To kick off daylily season for 2013, I was a guest of the Cobb County Daylily Society and the Daylily Society of Greater Atlanta as a judge for their combined daylily show last weekend.  It was a pleasure to be invited back and they put on quite a show!  Over 300 scapes colored the atrium on the Cobb Galleria and I was thrilled to be a part of it.




The show boasted over 300 scapes and the two clubs did a great job once again of coming together to put on a joint show.  There were five panels of three judges, and I was honored to judge with Dr. Scott Elliott (who is producing some of the best-scaped doubles I have EVER seen) and my sweet friend Rosemary Dixon.  We had great discussions, many laughs and enjoyed our time together.  I also got to meet Scott's charming wife and got to kid around with Joann Stewart, who I don't see often enough.


Here are two exhibits of Heidi Douglas' H. 'Papa Goose.'  First time Ive seen it exhibited!

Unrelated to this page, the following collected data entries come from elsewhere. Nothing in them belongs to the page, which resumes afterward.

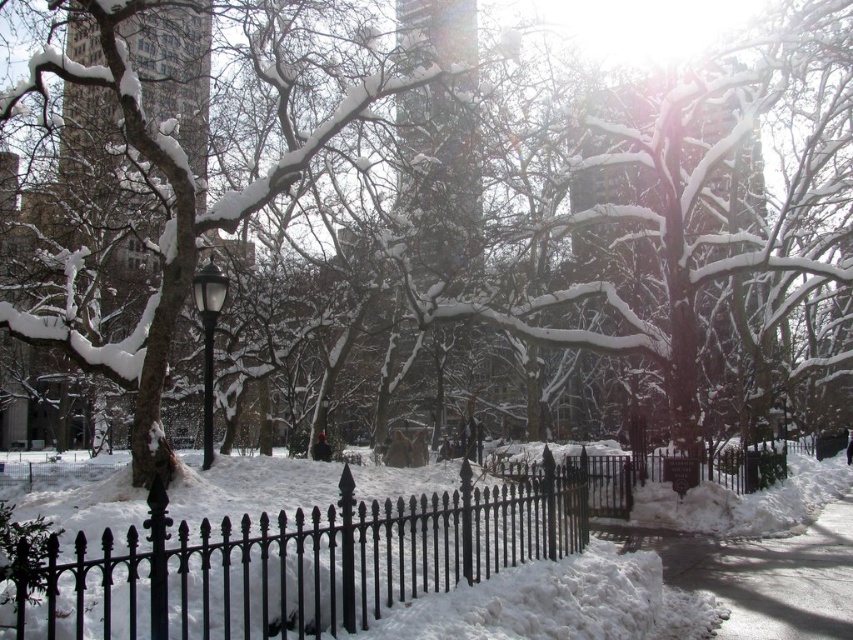 Question: Estimate the real-world distances between objects in this image. Which object is closer to the white snow at lower right?

Choices:
 (A) smooth glass tower at center
 (B) black matte lamp post at center-left
 (C) snow-covered tree at center
 (D) black wrought iron fence at center

Answer: (C)

Question: Among these points, which one is farthest from the camera?

Choices:
 (A) (222, 292)
 (B) (668, 545)
 (C) (474, 234)

Answer: (C)

Question: Considering the real-world distances, which object is farthest from the black wrought iron fence at center?

Choices:
 (A) white snow at lower right
 (B) black matte lamp post at center-left

Answer: (B)

Question: Is smooth glass tower at center further to camera compared to black matte lamp post at center-left?

Choices:
 (A) no
 (B) yes

Answer: (B)

Question: Can you confirm if snow-covered tree at center is positioned to the left of white snow at lower right?

Choices:
 (A) yes
 (B) no

Answer: (A)

Question: Is black wrought iron fence at center to the left of white snow at lower right from the viewer's perspective?

Choices:
 (A) no
 (B) yes

Answer: (B) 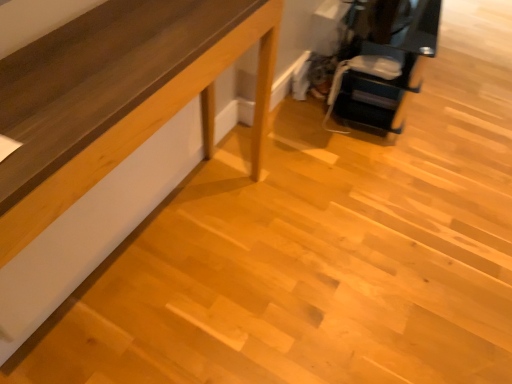 How much space does light brown wood table at lower left, the first furniture when ordered from left to right, occupy vertically?

It is 17.06 centimeters.

Locate an element on the screen. This screenshot has height=384, width=512. light brown wood table at lower left, marked as the 2th furniture in a right-to-left arrangement is located at coordinates (152, 129).

What do you see at coordinates (152, 129) in the screenshot? I see `light brown wood table at lower left, the first furniture when ordered from left to right` at bounding box center [152, 129].

Based on the photo, in order to face matte black printer at upper right, marked as the 2th furniture in a bottom-to-top arrangement, should I rotate leftwards or rightwards?

You should look right and rotate roughly 16.938 degrees.

What do you see at coordinates (384, 61) in the screenshot?
I see `matte black printer at upper right, marked as the 2th furniture in a bottom-to-top arrangement` at bounding box center [384, 61].

I want to click on matte black printer at upper right, marked as the 2th furniture in a bottom-to-top arrangement, so click(384, 61).

At what (x,y) coordinates should I click in order to perform the action: click on light brown wood table at lower left, the first furniture when ordered from left to right. Please return your answer as a coordinate pair (x, y). This screenshot has width=512, height=384. Looking at the image, I should click on (x=152, y=129).

Considering the positions of objects light brown wood table at lower left, marked as the 2th furniture in a right-to-left arrangement, and matte black printer at upper right, positioned as the first furniture in top-to-bottom order, in the image provided, who is more to the left, light brown wood table at lower left, marked as the 2th furniture in a right-to-left arrangement, or matte black printer at upper right, positioned as the first furniture in top-to-bottom order,?

light brown wood table at lower left, marked as the 2th furniture in a right-to-left arrangement, is more to the left.

Based on the photo, which object is closer to the camera, light brown wood table at lower left, which is the second furniture in top-to-bottom order, or matte black printer at upper right, the 2th furniture from the left?

light brown wood table at lower left, which is the second furniture in top-to-bottom order, is more forward.

Does point (254, 115) come behind point (396, 128)?

No, it is in front of (396, 128).

From the image's perspective, is light brown wood table at lower left, which is the second furniture in top-to-bottom order, located beneath matte black printer at upper right, the 2th furniture from the left?

Yes, from the image's perspective, light brown wood table at lower left, which is the second furniture in top-to-bottom order, is below matte black printer at upper right, the 2th furniture from the left.

From a real-world perspective, which is physically above, light brown wood table at lower left, marked as the 2th furniture in a right-to-left arrangement, or matte black printer at upper right, placed as the 1th furniture when sorted from right to left?

matte black printer at upper right, placed as the 1th furniture when sorted from right to left, is physically above.

Considering the relative sizes of light brown wood table at lower left, the first furniture when ordered from left to right, and matte black printer at upper right, positioned as the first furniture in top-to-bottom order, in the image provided, is light brown wood table at lower left, the first furniture when ordered from left to right, thinner than matte black printer at upper right, positioned as the first furniture in top-to-bottom order,?

Yes.

Between light brown wood table at lower left, marked as the 2th furniture in a right-to-left arrangement, and matte black printer at upper right, marked as the 2th furniture in a bottom-to-top arrangement, which one has less height?

light brown wood table at lower left, marked as the 2th furniture in a right-to-left arrangement, is shorter.

Who is bigger, light brown wood table at lower left, which is the second furniture in top-to-bottom order, or matte black printer at upper right, placed as the 1th furniture when sorted from right to left?

With larger size is matte black printer at upper right, placed as the 1th furniture when sorted from right to left.

Would you say light brown wood table at lower left, the first furniture when ordered from left to right, is inside or outside matte black printer at upper right, marked as the 2th furniture in a bottom-to-top arrangement?

light brown wood table at lower left, the first furniture when ordered from left to right, is located beyond the bounds of matte black printer at upper right, marked as the 2th furniture in a bottom-to-top arrangement.

Is there a large distance between light brown wood table at lower left, which is the second furniture in top-to-bottom order, and matte black printer at upper right, positioned as the first furniture in top-to-bottom order?

Yes, light brown wood table at lower left, which is the second furniture in top-to-bottom order, is far from matte black printer at upper right, positioned as the first furniture in top-to-bottom order.

In the scene shown: Is light brown wood table at lower left, acting as the 1th furniture starting from the bottom, facing away from matte black printer at upper right, positioned as the first furniture in top-to-bottom order?

No, matte black printer at upper right, positioned as the first furniture in top-to-bottom order, is not at the back of light brown wood table at lower left, acting as the 1th furniture starting from the bottom.

In the scene shown: How much distance is there between light brown wood table at lower left, acting as the 1th furniture starting from the bottom, and matte black printer at upper right, positioned as the first furniture in top-to-bottom order?

light brown wood table at lower left, acting as the 1th furniture starting from the bottom, and matte black printer at upper right, positioned as the first furniture in top-to-bottom order, are 3.39 feet apart.

Find the location of `furniture behind the light brown wood table at lower left, the first furniture when ordered from left to right`. furniture behind the light brown wood table at lower left, the first furniture when ordered from left to right is located at coordinates pyautogui.click(x=384, y=61).

Considering the relative positions of matte black printer at upper right, positioned as the first furniture in top-to-bottom order, and light brown wood table at lower left, the first furniture when ordered from left to right, in the image provided, is matte black printer at upper right, positioned as the first furniture in top-to-bottom order, to the left or to the right of light brown wood table at lower left, the first furniture when ordered from left to right,?

From the image, it's evident that matte black printer at upper right, positioned as the first furniture in top-to-bottom order, is to the right of light brown wood table at lower left, the first furniture when ordered from left to right.

Relative to light brown wood table at lower left, which is the second furniture in top-to-bottom order, is matte black printer at upper right, the 2th furniture from the left, in front or behind?

Clearly, matte black printer at upper right, the 2th furniture from the left, is behind light brown wood table at lower left, which is the second furniture in top-to-bottom order.

Which is in front, point (327, 117) or point (185, 98)?

The point (185, 98) is in front.

Based on the photo, from the image's perspective, which is below, matte black printer at upper right, the 2th furniture from the left, or light brown wood table at lower left, which is the second furniture in top-to-bottom order?

light brown wood table at lower left, which is the second furniture in top-to-bottom order.

From a real-world perspective, between matte black printer at upper right, marked as the 2th furniture in a bottom-to-top arrangement, and light brown wood table at lower left, which is the second furniture in top-to-bottom order, who is vertically lower?

light brown wood table at lower left, which is the second furniture in top-to-bottom order.

Can you confirm if matte black printer at upper right, positioned as the first furniture in top-to-bottom order, is wider than light brown wood table at lower left, the first furniture when ordered from left to right?

Yes.

From their relative heights in the image, would you say matte black printer at upper right, positioned as the first furniture in top-to-bottom order, is taller or shorter than light brown wood table at lower left, acting as the 1th furniture starting from the bottom?

Clearly, matte black printer at upper right, positioned as the first furniture in top-to-bottom order, is taller compared to light brown wood table at lower left, acting as the 1th furniture starting from the bottom.

Is matte black printer at upper right, positioned as the first furniture in top-to-bottom order, smaller than light brown wood table at lower left, which is the second furniture in top-to-bottom order?

No.

Is matte black printer at upper right, marked as the 2th furniture in a bottom-to-top arrangement, located outside light brown wood table at lower left, which is the second furniture in top-to-bottom order?

Yes, matte black printer at upper right, marked as the 2th furniture in a bottom-to-top arrangement, is outside of light brown wood table at lower left, which is the second furniture in top-to-bottom order.

Would you consider matte black printer at upper right, marked as the 2th furniture in a bottom-to-top arrangement, to be distant from light brown wood table at lower left, marked as the 2th furniture in a right-to-left arrangement?

Yes.

Does matte black printer at upper right, the 2th furniture from the left, turn towards light brown wood table at lower left, marked as the 2th furniture in a right-to-left arrangement?

No, matte black printer at upper right, the 2th furniture from the left, is not oriented towards light brown wood table at lower left, marked as the 2th furniture in a right-to-left arrangement.

Find the location of `furniture above the light brown wood table at lower left, acting as the 1th furniture starting from the bottom (from the image's perspective)`. furniture above the light brown wood table at lower left, acting as the 1th furniture starting from the bottom (from the image's perspective) is located at coordinates (384, 61).

Find the location of `furniture that is on the left side of matte black printer at upper right, the 2th furniture from the left`. furniture that is on the left side of matte black printer at upper right, the 2th furniture from the left is located at coordinates (152, 129).

In order to click on furniture in front of the matte black printer at upper right, the 2th furniture from the left in this screenshot , I will do `click(152, 129)`. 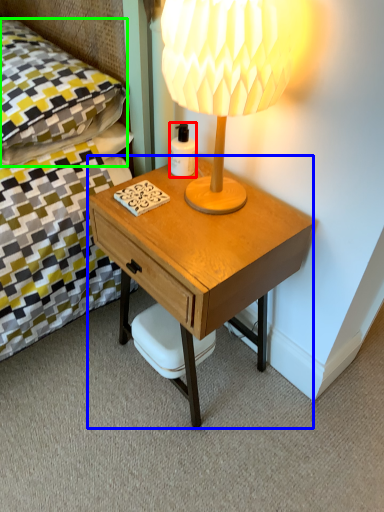 Question: Considering the real-world distances, which object is closest to bottle (highlighted by a red box)? desk (highlighted by a blue box) or pillow (highlighted by a green box).

Choices:
 (A) desk
 (B) pillow

Answer: (A) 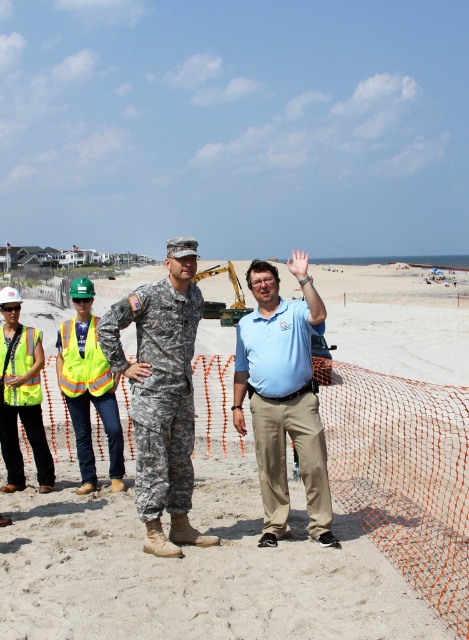 Question: Which object is positioned farthest from the sandy beach at center?

Choices:
 (A) orange mesh net at lower right
 (B) reflective yellow vest at left

Answer: (A)

Question: Is sandy beach at center further to the viewer compared to orange mesh net at lower right?

Choices:
 (A) yes
 (B) no

Answer: (B)

Question: Considering the relative positions of light blue shirt at center and neon yellow reflective vest at left in the image provided, where is light blue shirt at center located with respect to neon yellow reflective vest at left?

Choices:
 (A) below
 (B) above

Answer: (B)

Question: Estimate the real-world distances between objects in this image. Which object is farther from the light blue shirt at center?

Choices:
 (A) neon yellow reflective vest at left
 (B) orange mesh net at lower right
 (C) camouflage fabric uniform at center
 (D) reflective yellow safety vest at left

Answer: (B)

Question: Does sandy beach at center have a smaller size compared to light blue shirt at center?

Choices:
 (A) yes
 (B) no

Answer: (B)

Question: Which of the following is the farthest from the observer?

Choices:
 (A) (325, 385)
 (B) (74, 392)
 (C) (103, 406)
 (D) (264, 484)

Answer: (A) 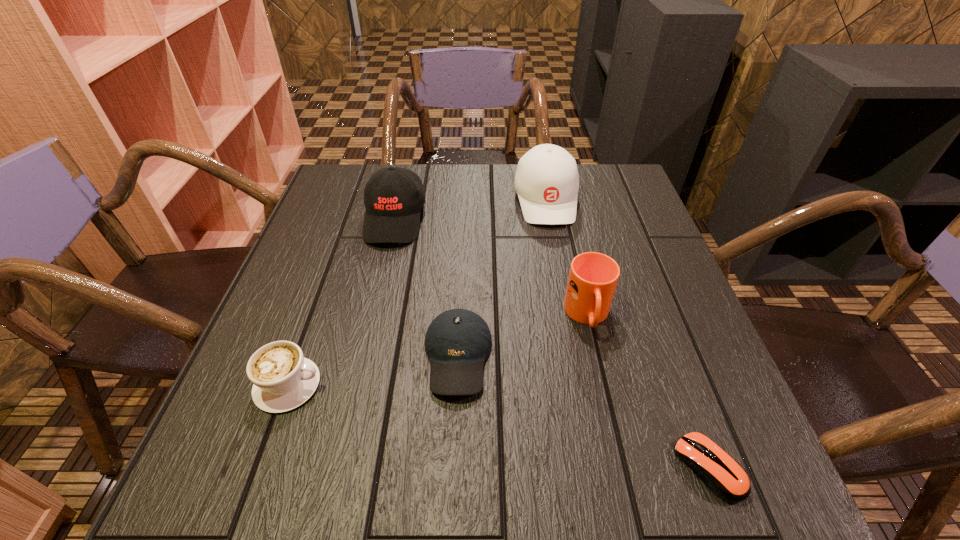 Where is `free space that satisfies the following two spatial constraints: 1. on the front-facing side of the rightmost baseball cap; 2. to the right of the cappuccino's handle`? free space that satisfies the following two spatial constraints: 1. on the front-facing side of the rightmost baseball cap; 2. to the right of the cappuccino's handle is located at coordinates (581, 385).

Locate an element on the screen. This screenshot has width=960, height=540. vacant region that satisfies the following two spatial constraints: 1. on the front-facing side of the second baseball cap from left to right; 2. to the right of the cappuccino's handle is located at coordinates (457, 385).

Identify the location of free space that satisfies the following two spatial constraints: 1. to the right of the rightmost object's handle; 2. on the left side of the cappuccino. (259, 468).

I was most impressed by the color shown on the section winners.  Often, darker color flowers are harder to exhibit and you don't see head tables that are so "dark."  This was impressive.  I was also thrilled to see two Region 2 cultivars among the highest winners in this deep south show.  Jamie Gossard's introduction (large photo below) was stunning.  Love this one, Jamie - it has amazing masculine structure and is so intentionally white.  

Here are the winning faces from the head table at this show. 

(H.'Santa's Little Helper' and H. 'Blooming Beauty')

(H.'Free Wheelin'' and H. 'Everybody Loves Earnest')

(H.'Hats off to Sue' and the seedling winner from Bill Waldrop)

The height, branching and bud count on the winning seedling was spectacular (above, right).  I can only hope Bill Waldrop chooses to introduce that one.  I thought of some possible names for it on the flight home - finally settling on one inspired by a recent culinary adventure, "Pickled Blackberry Sorbet."   Maybe Bill will see this suggestion and consider adding it to his expanding line of sorbet-named daylilies.  LOL!

(H.'Virgil's Suspenders' and H. 'Grapesicle')

(H.'Brookwood Ojo Poco' and the head table of all winners)

The adventures I have travelling the country participating in gardening symposiums, daylily exhibition shows and daylily-centric garden tours are priceless.  My garden itself is becoming a living history of what I’ve seen and where I’ve been.  It’s like that for most romantic gardeners, I hear.  

H. 'Heavenly Snow White', hybridized by Jamie Gossard and expertly exhibited by Bill Waldrop.  This one has little purple highlights on the buds and bracts.  Very interesting!

So now I’m the parent of son who has an app to identify every constellation in the sky at the tip of his fingers; a boy who can ask Siri how far away Jupiter is from his location at any given moment.  One night when my husband was out of town I took our sleeping bags and pillows out on the back deck, where the view of the stars takes my breath away every night.  My son and I laid on our backs and used our SkyView apps to find all the planets (yes, Pluto is still a planet in my book) and even saw some satellites.  

He loves going.  Living.  Certainly his mother's son.